Collection entries:

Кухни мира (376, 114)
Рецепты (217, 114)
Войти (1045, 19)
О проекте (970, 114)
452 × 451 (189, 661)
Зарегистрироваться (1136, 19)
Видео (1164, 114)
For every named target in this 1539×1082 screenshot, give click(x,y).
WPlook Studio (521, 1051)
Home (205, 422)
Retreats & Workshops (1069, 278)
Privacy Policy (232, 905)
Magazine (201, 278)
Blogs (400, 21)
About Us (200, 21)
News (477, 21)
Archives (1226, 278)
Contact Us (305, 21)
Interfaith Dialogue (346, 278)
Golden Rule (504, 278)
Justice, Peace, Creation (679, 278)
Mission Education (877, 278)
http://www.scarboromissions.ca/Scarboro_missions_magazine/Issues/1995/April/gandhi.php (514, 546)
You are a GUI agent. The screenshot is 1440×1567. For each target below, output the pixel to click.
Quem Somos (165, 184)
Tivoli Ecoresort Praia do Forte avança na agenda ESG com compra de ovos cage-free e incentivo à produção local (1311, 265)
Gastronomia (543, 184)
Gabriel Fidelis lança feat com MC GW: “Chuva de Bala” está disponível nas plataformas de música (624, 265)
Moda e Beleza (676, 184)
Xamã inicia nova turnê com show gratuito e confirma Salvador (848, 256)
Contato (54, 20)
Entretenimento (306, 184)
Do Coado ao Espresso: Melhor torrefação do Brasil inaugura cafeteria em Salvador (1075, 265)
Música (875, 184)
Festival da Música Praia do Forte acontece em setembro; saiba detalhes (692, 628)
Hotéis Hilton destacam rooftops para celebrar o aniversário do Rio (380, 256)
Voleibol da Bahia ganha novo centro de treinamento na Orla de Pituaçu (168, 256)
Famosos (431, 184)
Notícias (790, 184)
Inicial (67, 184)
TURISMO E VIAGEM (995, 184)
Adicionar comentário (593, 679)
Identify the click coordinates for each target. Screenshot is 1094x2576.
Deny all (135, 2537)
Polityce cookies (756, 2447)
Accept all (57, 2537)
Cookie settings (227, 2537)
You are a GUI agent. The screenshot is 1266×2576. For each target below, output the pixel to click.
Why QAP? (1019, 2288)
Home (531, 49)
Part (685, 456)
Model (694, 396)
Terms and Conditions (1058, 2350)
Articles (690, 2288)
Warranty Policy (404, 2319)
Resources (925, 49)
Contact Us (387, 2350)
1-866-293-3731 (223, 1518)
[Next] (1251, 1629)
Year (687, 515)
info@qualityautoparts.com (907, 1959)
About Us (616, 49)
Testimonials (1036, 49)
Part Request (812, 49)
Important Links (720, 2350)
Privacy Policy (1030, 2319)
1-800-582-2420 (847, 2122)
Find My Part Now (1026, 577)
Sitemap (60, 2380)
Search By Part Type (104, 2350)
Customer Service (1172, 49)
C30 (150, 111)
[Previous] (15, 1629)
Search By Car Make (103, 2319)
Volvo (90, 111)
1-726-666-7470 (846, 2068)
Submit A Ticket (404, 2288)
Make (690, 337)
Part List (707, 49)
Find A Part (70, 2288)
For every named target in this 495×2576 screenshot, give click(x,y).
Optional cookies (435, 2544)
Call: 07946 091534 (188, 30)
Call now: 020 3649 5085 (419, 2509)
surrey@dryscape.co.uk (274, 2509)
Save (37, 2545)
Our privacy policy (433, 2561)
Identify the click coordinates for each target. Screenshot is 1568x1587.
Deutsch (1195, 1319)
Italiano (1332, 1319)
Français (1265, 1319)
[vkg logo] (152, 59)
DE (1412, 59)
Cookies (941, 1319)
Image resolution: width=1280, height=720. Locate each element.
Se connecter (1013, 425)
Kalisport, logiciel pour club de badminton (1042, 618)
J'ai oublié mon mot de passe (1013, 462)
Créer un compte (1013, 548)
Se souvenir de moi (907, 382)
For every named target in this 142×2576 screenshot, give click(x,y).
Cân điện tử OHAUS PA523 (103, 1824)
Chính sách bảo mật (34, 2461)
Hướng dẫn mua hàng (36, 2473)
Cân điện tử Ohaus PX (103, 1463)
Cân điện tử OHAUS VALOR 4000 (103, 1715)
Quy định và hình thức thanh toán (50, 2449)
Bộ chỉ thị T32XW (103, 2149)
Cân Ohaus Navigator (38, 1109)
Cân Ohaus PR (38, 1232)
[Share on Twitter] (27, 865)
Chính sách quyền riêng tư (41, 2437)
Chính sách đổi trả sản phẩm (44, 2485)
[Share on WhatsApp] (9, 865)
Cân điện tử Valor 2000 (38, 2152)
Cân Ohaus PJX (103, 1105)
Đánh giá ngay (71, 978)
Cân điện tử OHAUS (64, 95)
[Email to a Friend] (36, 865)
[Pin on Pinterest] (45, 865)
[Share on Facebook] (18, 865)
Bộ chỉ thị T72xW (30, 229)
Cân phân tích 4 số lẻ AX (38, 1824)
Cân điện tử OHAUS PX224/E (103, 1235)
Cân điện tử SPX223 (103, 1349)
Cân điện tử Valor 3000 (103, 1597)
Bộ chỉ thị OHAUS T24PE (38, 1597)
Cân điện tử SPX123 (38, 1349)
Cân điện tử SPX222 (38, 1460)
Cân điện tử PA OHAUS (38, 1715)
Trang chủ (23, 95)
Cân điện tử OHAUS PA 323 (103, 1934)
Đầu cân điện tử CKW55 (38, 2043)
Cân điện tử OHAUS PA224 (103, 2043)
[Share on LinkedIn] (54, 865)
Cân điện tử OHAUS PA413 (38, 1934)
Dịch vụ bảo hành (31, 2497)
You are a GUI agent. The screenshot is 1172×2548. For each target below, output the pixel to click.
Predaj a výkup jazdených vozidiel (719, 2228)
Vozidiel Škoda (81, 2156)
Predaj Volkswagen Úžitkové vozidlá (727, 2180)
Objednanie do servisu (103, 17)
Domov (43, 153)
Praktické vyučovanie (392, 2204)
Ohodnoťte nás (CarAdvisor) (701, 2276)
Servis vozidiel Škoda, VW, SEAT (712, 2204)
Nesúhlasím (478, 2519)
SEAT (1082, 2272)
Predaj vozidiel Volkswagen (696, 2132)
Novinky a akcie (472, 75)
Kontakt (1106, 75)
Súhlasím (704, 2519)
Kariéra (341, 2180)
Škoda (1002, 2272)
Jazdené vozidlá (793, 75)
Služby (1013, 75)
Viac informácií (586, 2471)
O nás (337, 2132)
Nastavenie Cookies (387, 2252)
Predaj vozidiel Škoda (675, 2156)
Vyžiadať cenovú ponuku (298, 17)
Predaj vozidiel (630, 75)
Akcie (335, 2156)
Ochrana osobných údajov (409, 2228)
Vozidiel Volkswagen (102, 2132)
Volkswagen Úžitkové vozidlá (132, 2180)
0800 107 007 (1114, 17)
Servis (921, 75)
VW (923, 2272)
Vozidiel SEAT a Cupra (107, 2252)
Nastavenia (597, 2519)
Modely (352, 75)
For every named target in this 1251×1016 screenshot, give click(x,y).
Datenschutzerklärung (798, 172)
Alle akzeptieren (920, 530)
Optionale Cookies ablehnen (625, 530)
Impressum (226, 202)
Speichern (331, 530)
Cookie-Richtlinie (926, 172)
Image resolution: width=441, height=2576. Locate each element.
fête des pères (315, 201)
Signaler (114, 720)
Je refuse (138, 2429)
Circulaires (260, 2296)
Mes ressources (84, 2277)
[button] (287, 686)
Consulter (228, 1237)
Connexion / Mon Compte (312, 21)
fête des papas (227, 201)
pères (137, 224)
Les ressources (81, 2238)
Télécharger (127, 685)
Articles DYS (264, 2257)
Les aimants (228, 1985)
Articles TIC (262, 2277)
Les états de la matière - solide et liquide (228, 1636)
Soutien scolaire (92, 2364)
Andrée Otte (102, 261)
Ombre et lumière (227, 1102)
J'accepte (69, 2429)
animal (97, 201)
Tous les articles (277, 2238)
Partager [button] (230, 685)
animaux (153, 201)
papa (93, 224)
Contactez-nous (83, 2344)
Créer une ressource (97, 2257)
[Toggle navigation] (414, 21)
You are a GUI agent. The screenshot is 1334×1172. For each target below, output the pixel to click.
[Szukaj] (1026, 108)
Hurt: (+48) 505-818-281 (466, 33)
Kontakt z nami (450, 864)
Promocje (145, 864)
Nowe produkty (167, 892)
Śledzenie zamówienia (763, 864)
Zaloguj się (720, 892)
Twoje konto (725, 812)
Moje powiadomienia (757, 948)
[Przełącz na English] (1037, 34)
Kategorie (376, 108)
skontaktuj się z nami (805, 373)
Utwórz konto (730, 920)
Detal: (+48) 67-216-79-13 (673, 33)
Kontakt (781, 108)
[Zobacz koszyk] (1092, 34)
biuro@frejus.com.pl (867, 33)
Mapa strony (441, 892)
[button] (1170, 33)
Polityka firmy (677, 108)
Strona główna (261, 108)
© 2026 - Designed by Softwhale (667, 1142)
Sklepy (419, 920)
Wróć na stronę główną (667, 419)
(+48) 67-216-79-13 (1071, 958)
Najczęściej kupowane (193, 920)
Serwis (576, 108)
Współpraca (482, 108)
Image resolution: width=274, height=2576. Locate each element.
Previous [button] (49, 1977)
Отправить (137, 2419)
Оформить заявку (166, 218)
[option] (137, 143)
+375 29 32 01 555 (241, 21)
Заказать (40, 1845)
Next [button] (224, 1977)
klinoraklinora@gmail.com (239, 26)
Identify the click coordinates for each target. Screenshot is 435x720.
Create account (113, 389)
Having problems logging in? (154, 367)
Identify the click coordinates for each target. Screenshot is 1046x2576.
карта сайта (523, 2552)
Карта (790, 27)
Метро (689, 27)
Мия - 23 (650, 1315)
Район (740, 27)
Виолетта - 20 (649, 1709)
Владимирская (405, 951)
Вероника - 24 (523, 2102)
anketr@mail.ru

About this task → For this task, write out exactly the lines of the entries above, starting at the line with "Gastronomia (543, 184)" and ending at the line with "Música (875, 184)", both included, and no others.

Task response →
Gastronomia (543, 184)
Gabriel Fidelis lança feat com MC GW: “Chuva de Bala” está disponível nas plataformas de música (624, 265)
Moda e Beleza (676, 184)
Xamã inicia nova turnê com show gratuito e confirma Salvador (848, 256)
Contato (54, 20)
Entretenimento (306, 184)
Do Coado ao Espresso: Melhor torrefação do Brasil inaugura cafeteria em Salvador (1075, 265)
Música (875, 184)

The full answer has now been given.